MSDS 682 Data Streaming Processing Overview
Course Description
This class are to equips students with the skills necessary to process continuous data streams at scale and in real-time.
Students will gain hands-on experience with Apache Kafka and other modern data engineering tools. We focus on blending foundational knowledge with hands-on skills, often using real-world examples to anchor theoretical concepts. The primary programming language for the course is Python.
- Semester: Fall 2023
- Graduate Course in Data Engineering Track
- Course Notes: https://pandaisfast.github.io/msds682-fall2023-data-streaming/
- Canvas: https://usfca.instructure.com/courses/1617043
- Additional Materials: From time to time, I'll be publishing supplementary resources and materials on Canvas.
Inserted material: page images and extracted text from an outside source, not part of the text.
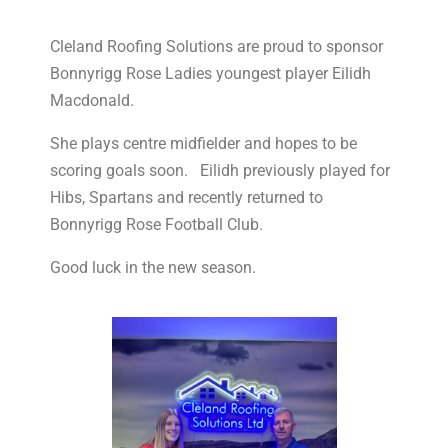
Cleland Roofing Solutions are proud to sponsor
Bonnyrigg Rose Ladies youngest player Eilidh
Macdonald.
She plays centre midfielder and hopes to be
scoring goals soon. Eilidh previously played for
Hibs, Spartans and recently returned to
Bonnyrigg Rose Football Club.
Good luck in the new season.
Please check periodically to ensure you have all the required content.
- Homework Submission: Please submit all your homework assignments through Canvas. This ensures there's a central location for submission, and it's easier to keep track.
- Piazza: Q/A & discussing lectures and assignments. https://piazza.com/usfca/fall2023/msds682
Instructor Inforomation
- Jeremy W. Gu
- wgu9@usfca.edu
Office Hours
- 8:45-9:30am on Wed
- Office Location: Virtual Zoom
Prerequisite Details
To ensure your success in this course, the following knowledge prerequisites are essential:
- Statistics: Grasp of concepts like mean, variance, data visualization, tabular data, and pandas. Relevant courses include MSDS 504 - Review Probability and Stats and MSDS 593 - EDA and Visualization.
- Python: Familiarity with Python Classes and Objects. While proficiency with the Mac command line is beneficial, there will be no focus on Java or Scala in the JVM ecosystem.
- SQL and Data Pipelines: Knowledge derived from courses such as MSDS 681 - Data Lakehouse is ideal.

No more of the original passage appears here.